If a PCoA axis has a negative eigenvalue associated with it, imaginary numbers are generated during the analysis and prevent Euclidean representation. Such eigenvalues may arise when using certain (dis)similarity measures that are either semi- or non-metric or those that exhibit other forms of non-Euclideanarity. To correct for these, transformations of the original data are needed which aim at making small dissimilarities larger relative to large dissimilarities. Taking the square root of dissimilarities or adding a constant to all dissimilarities sufficient to remove negative eigenvalues are viable options (Legendre and Legendre 1998).
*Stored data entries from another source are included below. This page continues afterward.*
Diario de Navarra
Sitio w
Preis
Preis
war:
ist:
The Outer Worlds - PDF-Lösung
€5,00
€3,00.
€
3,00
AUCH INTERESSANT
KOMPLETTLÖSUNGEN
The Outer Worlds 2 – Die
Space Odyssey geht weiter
Objects that have variable values that introduce large amounts of variation to the overall data set may strongly influence the ordination, making patterns of other objects less visible. It may be instructive to examine a PCoA solution that excludes such objects.

The values of the objects along a PCoA axis of interest may be correlated (using an appropriate measure) with those of environmental variables to assess association. However, PCoA is a form of indirect gradient analysis; therefore, other methods, such as distance-based redundancy analysis (db-RDA)[will explain in next tutorial], are likely to offer more utility in assessing the influence of environmental variables.